**What is required:** With the records as your source, report how many lines contain "great". Add no other words.

**Saved data entries:**
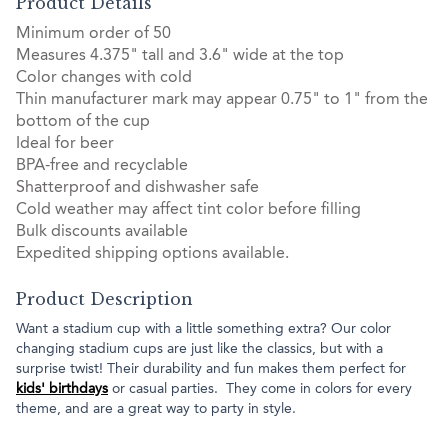
Product Details
Minimum order of 50
Measures 4.375" tall and 3.6" wide at the top
Color changes with cold
Thin manufacturer mark may appear 0.75" to 1" from the
bottom of the cup
Ideal for beer
BPA-free and recyclable
Shatterproof and dishwasher safe
Cold weather may affect tint color before filling
Bulk discounts available
Expedited shipping options available.
Product Description
Want a stadium cup with a little something extra? Our color
changing stadium cups are just like the classics, but with a
surprise twist! Their durability and fun makes them perfect for
kids' birthdays
or casual parties. They come in colors for every
theme, and are a great way to party in style.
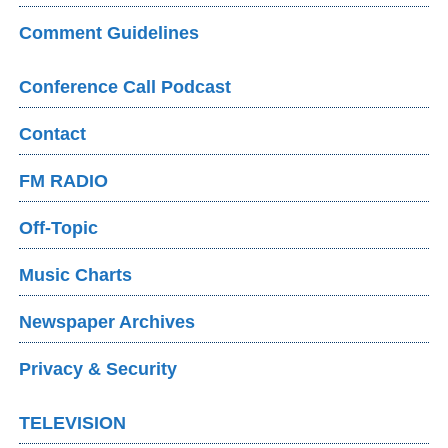
Comment Guidelines
Conference Call Podcast
Contact
FM RADIO
Off-Topic
Music Charts
Newspaper Archives
Privacy & Security
TELEVISION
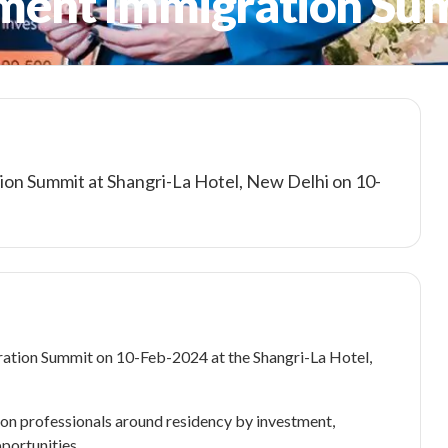
tment Immigration Su
ion Summit at Shangri-La Hotel, New Delhi on 10-
ration Summit on 10-Feb-2024 at the Shangri-La Hotel,
on professionals around residency by investment,
portunities.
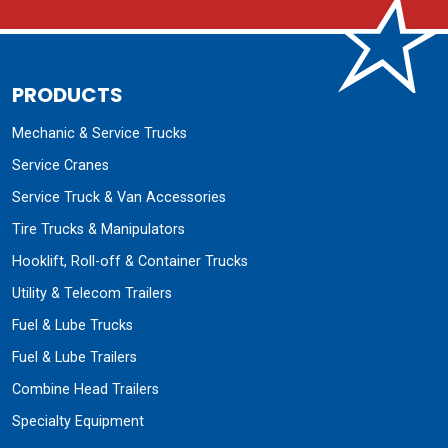
PRODUCTS
Mechanic & Service Trucks
Service Cranes
Service Truck & Van Accessories
Tire Trucks & Manipulators
Hooklift, Roll-off & Container Trucks
Utility & Telecom Trailers
Fuel & Lube Trucks
Fuel & Lube Trailers
Combine Head Trailers
Specialty Equipment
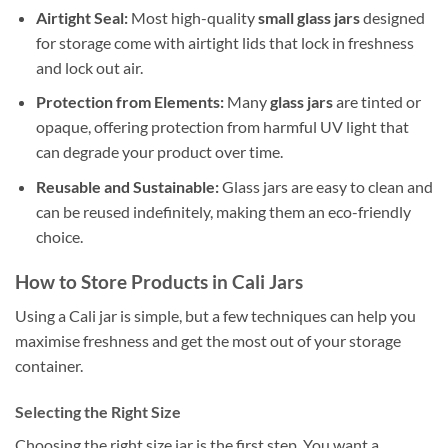
Airtight Seal:
Most high-quality
small glass jars
designed
for storage come with airtight lids that lock in freshness
and lock out air.
Protection from Elements:
Many
glass jars
are tinted or
opaque, offering protection from harmful UV light that
can degrade your product over time.
Reusable and Sustainable:
Glass jars are easy to clean and
can be reused indefinitely, making them an eco-friendly
choice.
How to Store Products in Cali Jars
Using a Cali jar is simple, but a few techniques can help you
maximise freshness and get the most out of your storage
container.
Selecting the Right Size
Choosing the right size jar is the first step. You want a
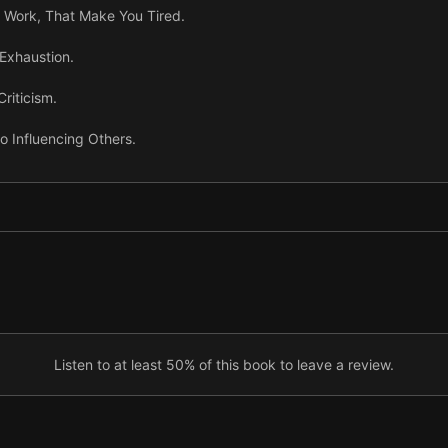
r Work, That Make You Tired.
Exhaustion.
riticism.
to Influencing Others.
ng Interest in Others.
’s Mind by Saying They’re Wrong.
vity.
sm to Get Results.
Listen to at least 50% of this book to leave a review.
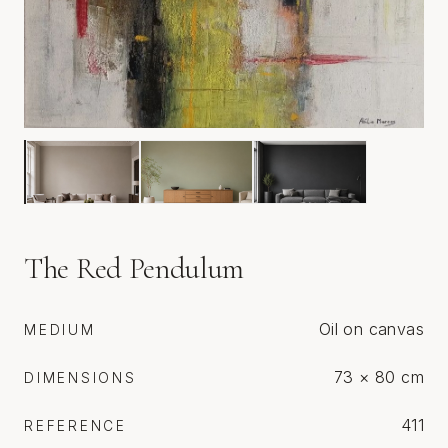
The Red Pendulum
Oil on canvas
MEDIUM
73 × 80 cm
DIMENSIONS
411
REFERENCE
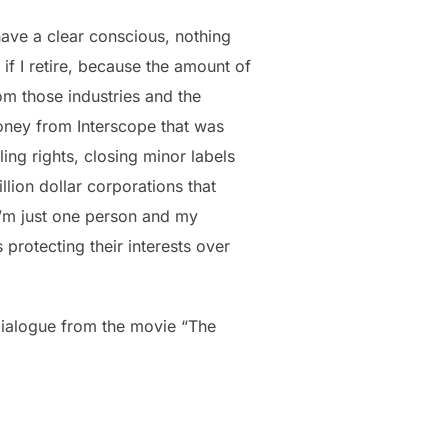
 have a clear conscious, nothing
if I retire, because the amount of
om those industries and the
oney from Interscope that was
ng rights, closing minor labels
llion dollar corporations that
e I’m just one person and my
protecting their interests over
 dialogue from the movie “The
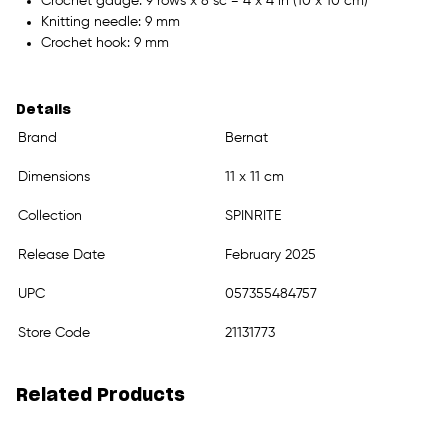
Crochet gauge: 9 rows x 8 sc = 4 x 4 in (10 x 10 cm)
Knitting needle: 9 mm
Crochet hook: 9 mm
Details
Brand
Bernat
Dimensions
11 x 11 cm
Collection
SPINRITE
Release Date
February 2025
UPC
057355484757
Store Code
21131773
Related Products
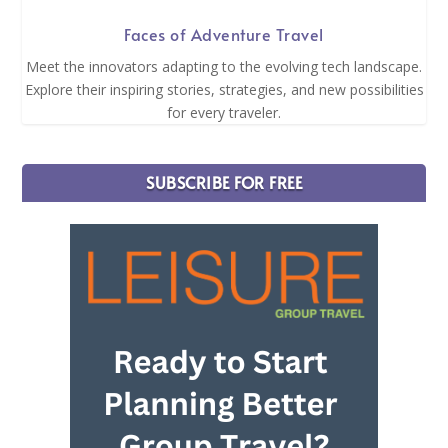
Faces of Adventure Travel
Meet the innovators adapting to the evolving tech landscape.
Explore their inspiring stories, strategies, and new possibilities
for every traveler.
SUBSCRIBE FOR FREE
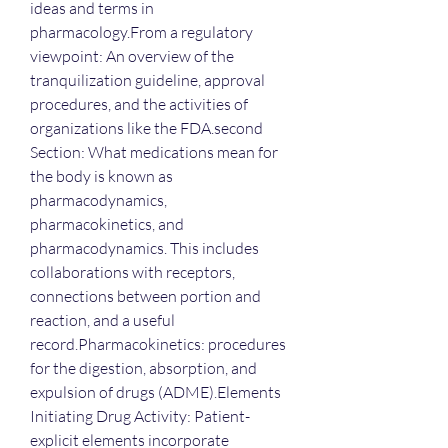
ideas and terms in 
pharmacology.From a regulatory 
viewpoint: An overview of the 
tranquilization guideline, approval 
procedures, and the activities of 
organizations like the FDA.second 
Section: What medications mean for 
the body is known as 
pharmacodynamics, 
pharmacokinetics, and 
pharmacodynamics. This includes 
collaborations with receptors, 
connections between portion and 
reaction, and a useful 
record.Pharmacokinetics: procedures 
for the digestion, absorption, and 
expulsion of drugs (ADME).Elements 
Initiating Drug Activity: Patient-
explicit elements incorporate 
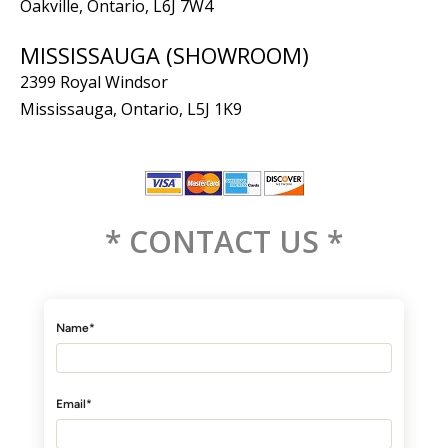
Oakville, Ontario, L6J 7W4
MISSISSAUGA (SHOWROOM)
2399 Royal Windsor
Mississauga, Ontario, L5J 1K9
* CONTACT US *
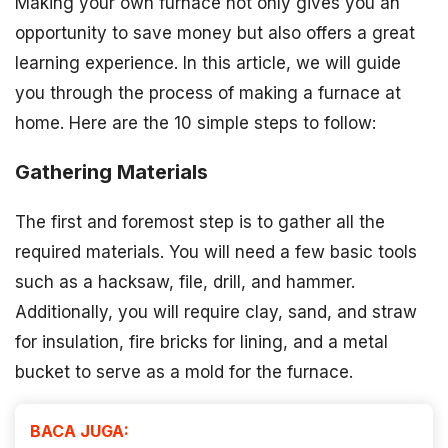
Making your own furnace not only gives you an
opportunity to save money but also offers a great
learning experience. In this article, we will guide
you through the process of making a furnace at
home. Here are the 10 simple steps to follow:
Gathering Materials
The first and foremost step is to gather all the
required materials. You will need a few basic tools
such as a hacksaw, file, drill, and hammer.
Additionally, you will require clay, sand, and straw
for insulation, fire bricks for lining, and a metal
bucket to serve as a mold for the furnace.
BACA JUGA:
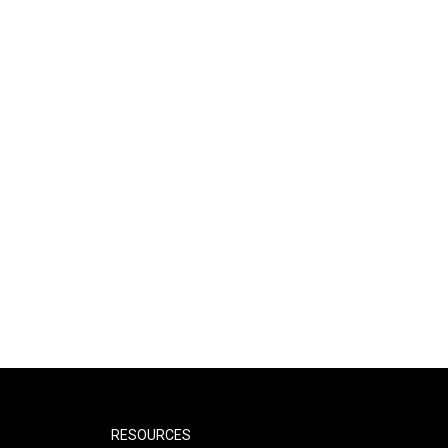
RESOURCES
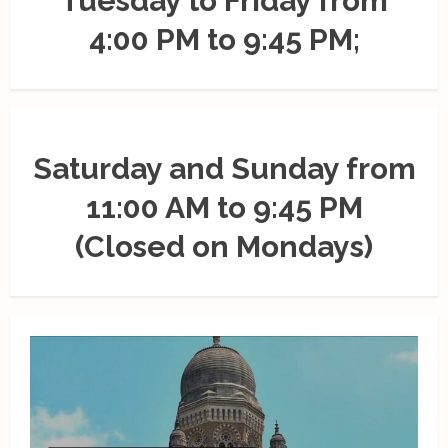
Tuesday to Friday from
4:00 PM to 9:45 PM;
Saturday and Sunday from
11:00 AM to 9:45 PM
(Closed on Mondays)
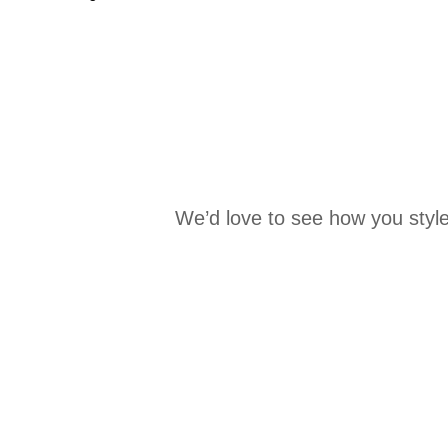
We’d love to see how you style
Media Carousel
Carousel with product photos. Use the previous and next buttons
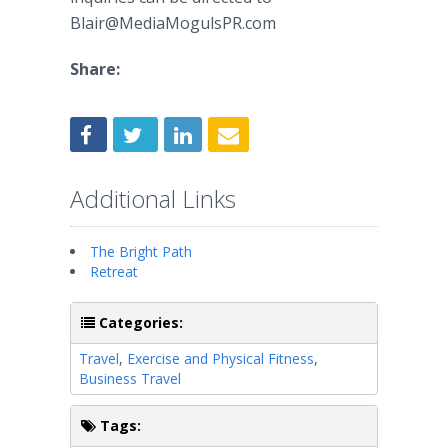
Blair@MediaMogulsPR.com
Share:
Additional Links
The Bright Path
Retreat
Categories:
Travel
,
Exercise and Physical Fitness
,
Business Travel
Tags:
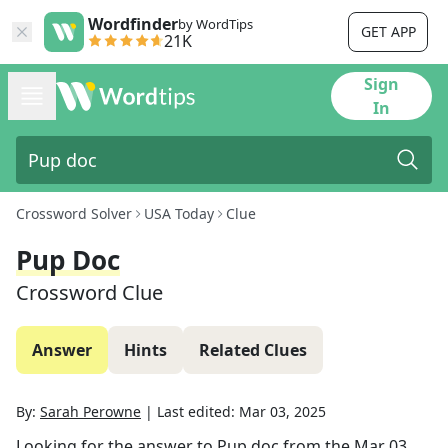
Wordfinder
by WordTips
GET APP
21K
Sign
In
Crossword Solver
USA Today
Clue
Pup Doc
Crossword Clue
Answer
Hints
Related Clues
By:
Sarah Perowne
|
Last edited:
Mar 03, 2025
Looking for the answer to
Pup doc
from the
Mar 03,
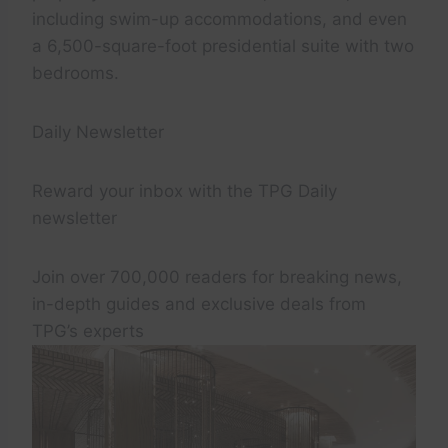
including swim-up accommodations, and even
a 6,500-square-foot presidential suite with two
bedrooms.
Daily Newsletter
Reward your inbox with the TPG Daily
newsletter
Join over 700,000 readers for breaking news,
in-depth guides and exclusive deals from
TPG’s experts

**Exercise answer:** 2